Unfortunately, we are also more than capable of extending our addictions and addictive patterns towards other people as well. Just as we can derive unconscious rewards, or ‘payoffs’, from the stress hormones released in our brains when we throw ourselves into unnecessary states of survival mode, we can also derive payoffs from throwing other people into states of survival mode. And so we can often develop literal biochemical addictions to the survival-mode dramas, conflicts, and pain that may arise within our relationships.
Some conflict in any relationship is almost inevitable. Things have to be worked out – your wants and needs typically will not fit precisely with your partner’s wants and needs. But if a repeated pattern exists where you and your partner consistently throw each other of out of balance, into survival mode, for no objectively persuasive reason, then that pattern is very likely being driven by biochemical addiction. Of course there may be a lot of love in the relationship also. But anything that throws us out of balance, that creates survival-mode pain and distress within us or within others for no good reason, unnecessarily, is a manifestation of addiction, not an expression of love.

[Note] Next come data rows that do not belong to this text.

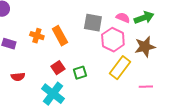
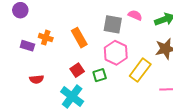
pink semicircle: (123, 18) -> (135, 15), moved
orange cross: (37, 36) -> (46, 38), moved
pink hexagon: (113, 40) -> (116, 53), moved

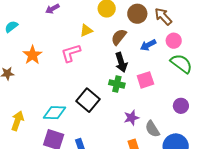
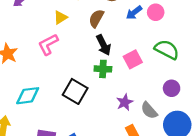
blue arrow: (148, 45) -> (134, 13), moved
green semicircle: (181, 64) -> (167, 50), moved
purple circle: (181, 106) -> (172, 88), moved
cyan diamond: (55, 113) -> (28, 96), moved

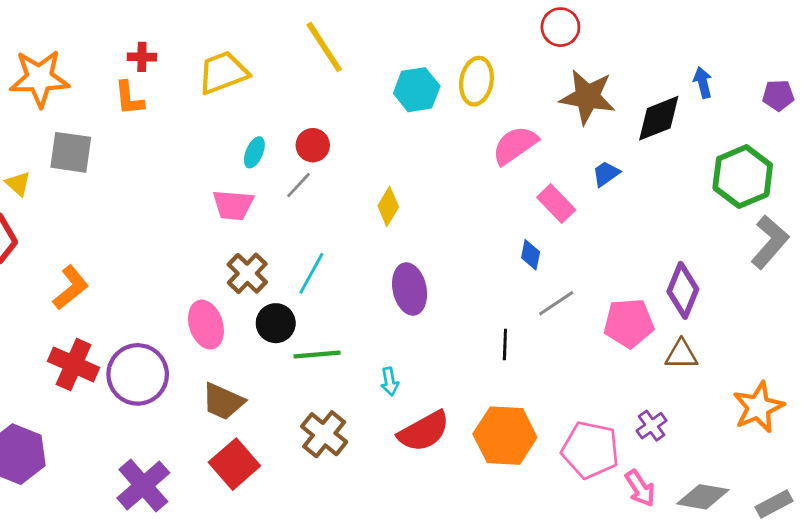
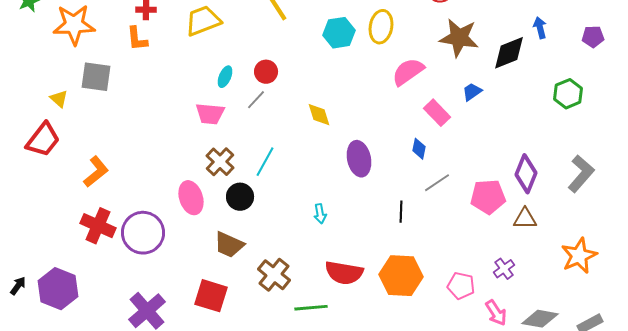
green hexagon: (743, 177) -> (568, 94), size x0.7
yellow diamond: (388, 206) -> (319, 115), turned -48
gray L-shape: (770, 242) -> (581, 174), moved
purple ellipse: (410, 289) -> (359, 159), moved
green line: (317, 354) -> (311, 308), moved
cyan arrow: (390, 382) -> (320, 214), moved
brown trapezoid: (223, 401) -> (229, 245), moved
red semicircle: (424, 431) -> (344, 273), turned 39
pink pentagon: (590, 450) -> (461, 286), size x0.7
red square: (234, 464) -> (211, 296), turned -32

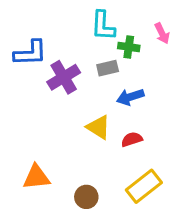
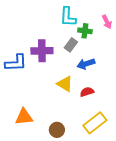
blue L-shape: (30, 53) -> (16, 63), moved
gray rectangle: (108, 68) -> (71, 45), turned -40
purple cross: (64, 77) -> (42, 51), turned 30

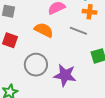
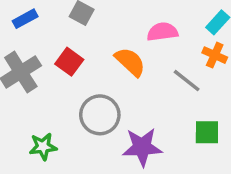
purple star: (65, 75) -> (142, 147), turned -30

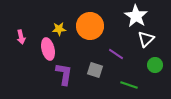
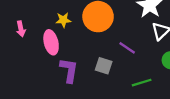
green line: (129, 85) -> (142, 83), turned -36

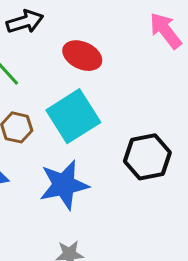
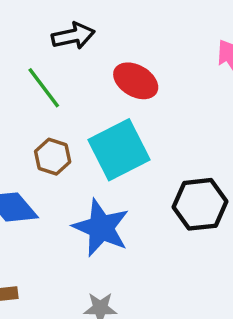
blue star: (64, 185) -> (101, 228), turned 30

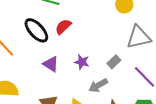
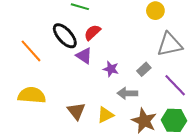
purple triangle: (51, 64) -> (84, 56), moved
gray arrow: (98, 85) -> (127, 93), turned 30

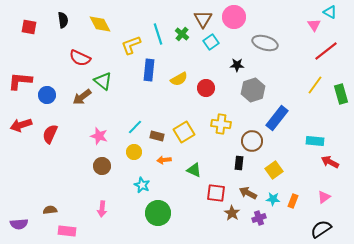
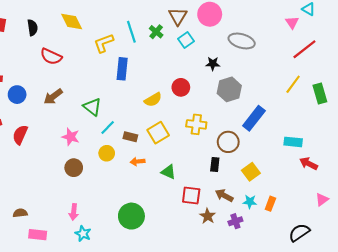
black semicircle: (63, 20) -> (33, 28), moved
yellow semicircle: (179, 79) -> (153, 100), moved
green triangle: (103, 81) -> (92, 107), moved
cyan star: (142, 185) -> (83, 234), moved
pink triangle: (324, 197) -> (322, 200), moved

Because the homeostatic drive is, in a real sense, the conveyor of all life and the force of all love, when the drive itself becomes somehow highlighted or even vaguely illuminated, we instinctually perceive it as being somehow sacred. Stories of people who struggle, who endure incredible loss and suffering and then find their way back home and back to themselves, who rise again in triumph, who love again – these stories can be so powerful and moving to us because they highlight the seemingly miraculous power of the homeostatic drive. Whenever we behold the homeostatic drive and, consciously or unconsciously, see or feel what it does and can do, we can’t help but be profoundly moved.

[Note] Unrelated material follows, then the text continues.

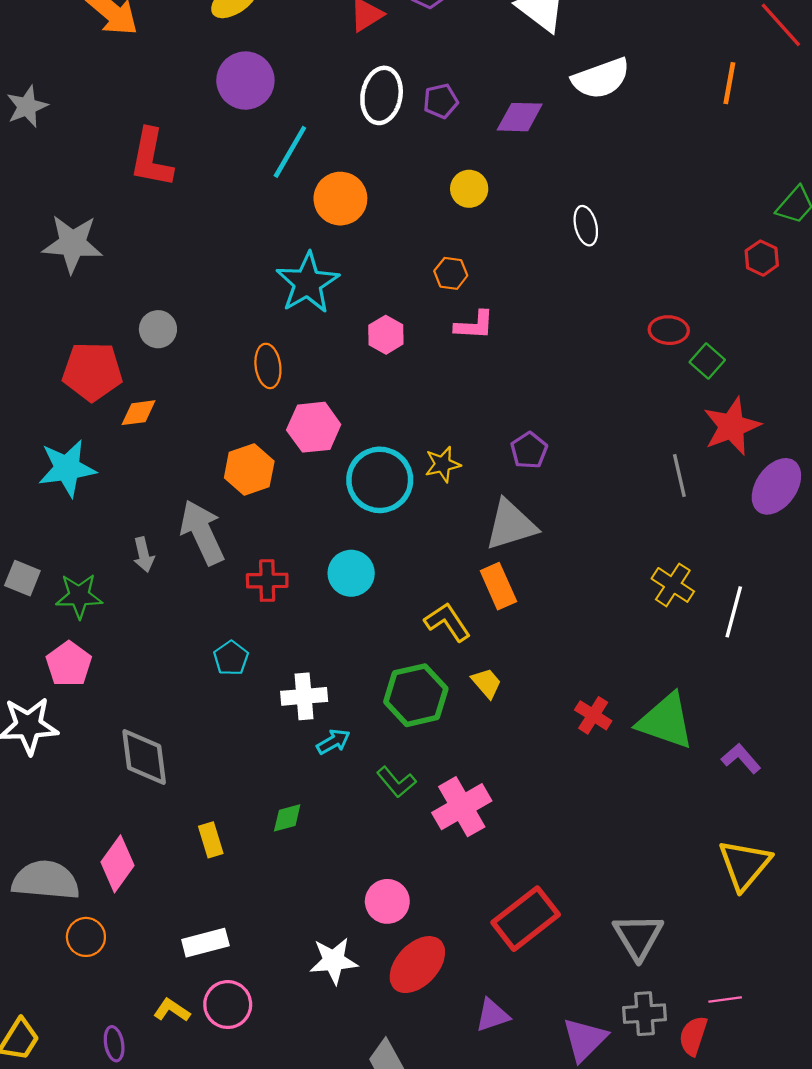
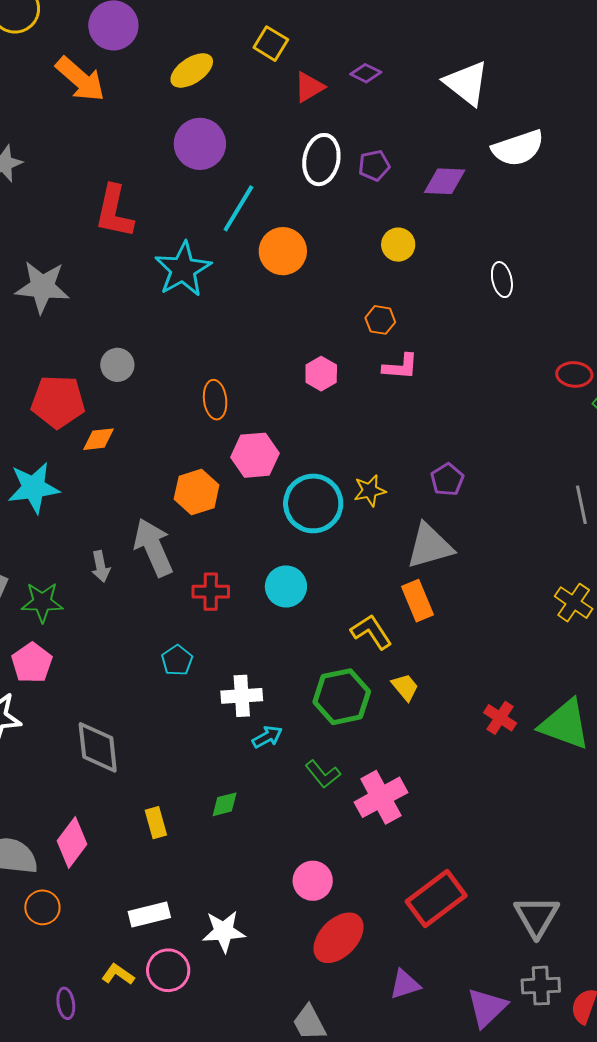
cyan star: (308, 283) -> (183, 269), moved
white star: (334, 961) -> (224, 931), moved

Love in its pure state is the desire for the loved other to be in homeostasis at all levels. To say ‘I love you’ to someone is to say: I really care about your homeostasis – your homeostasis means something to me. When you truly love someone, you may sometimes have the urge to ‘eat’ them, to enfold them in your own homeostatic drive, your own love, so that the drive can serve them as it serves you. When people kiss passionately or make love, they form, in effect, an electrical connector through which their homeostatic drives can align and merge like two colliding waves.

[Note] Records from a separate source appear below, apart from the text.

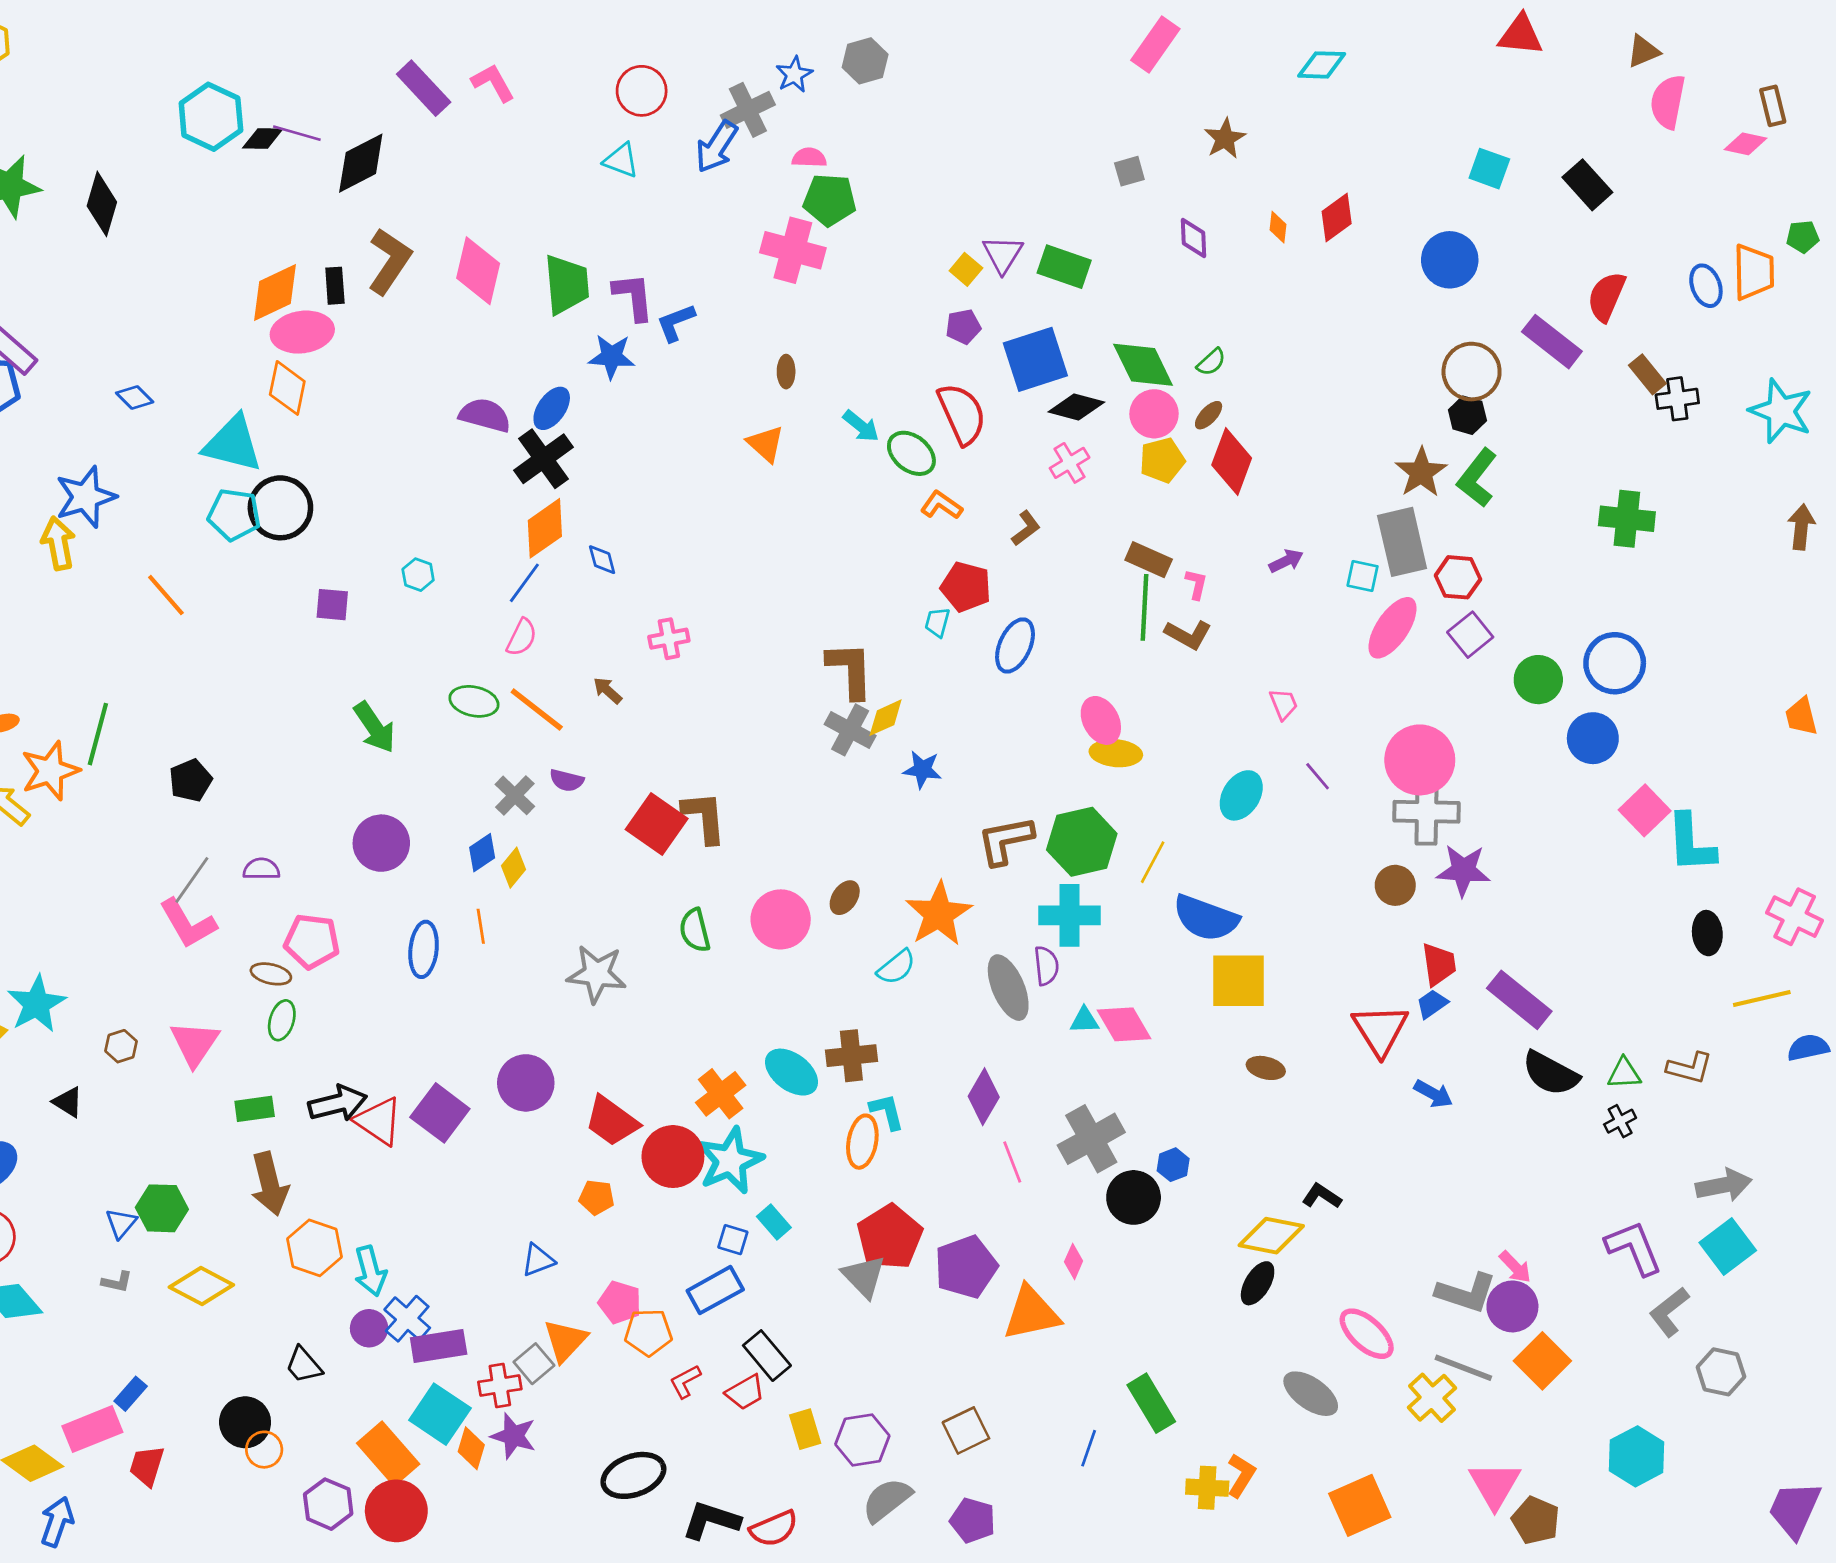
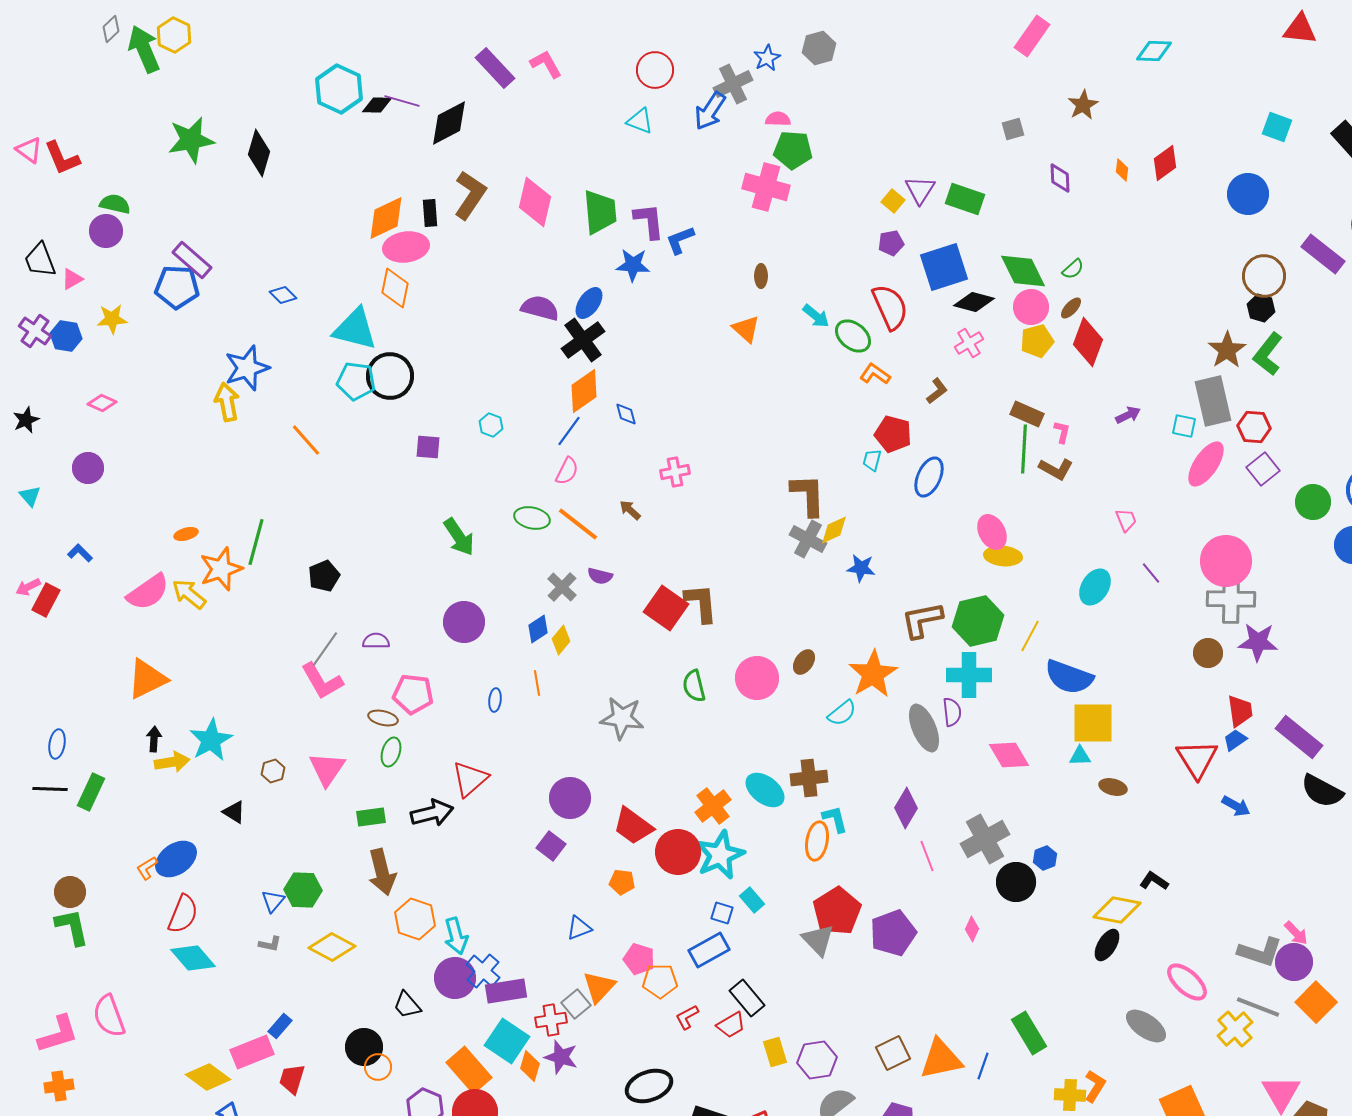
blue ellipse: (424, 949) -> (495, 700), size x0.6
cyan triangle: (1085, 1020) -> (1080, 756), moved
purple square: (440, 1113) -> (551, 846), moved, size x0.7
red triangle: (379, 1121) -> (470, 779), moved, turned 45
orange triangle: (1031, 1313) -> (941, 1059), moved
purple circle: (369, 1328) -> (455, 978), size x1.5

While the homeostatic drive works to connect and balance us at all levels, to serve and nurture our authentic selves, the addictive drive throws us out of balance and disconnects us at all levels – from our bodies, our authentic emotions, from our core values and aspirations, and from the people we care about. If the addictive drive is a dominant force within you and your relationship to yourself, it will almost certainly be a dominant force in your relationships with other people also. But the more you can operate out of the homeostatic drive, the more of your addictive patterns you can overcome, the more loving you will be towards yourself, and the more actual love you will have available to give to others.
The homeostatic drive is the force of love, and so if we allow that force to guide us, to take us, love is where we will land. Love is the root, but love is also the flower. Love is the engine and love is the destination.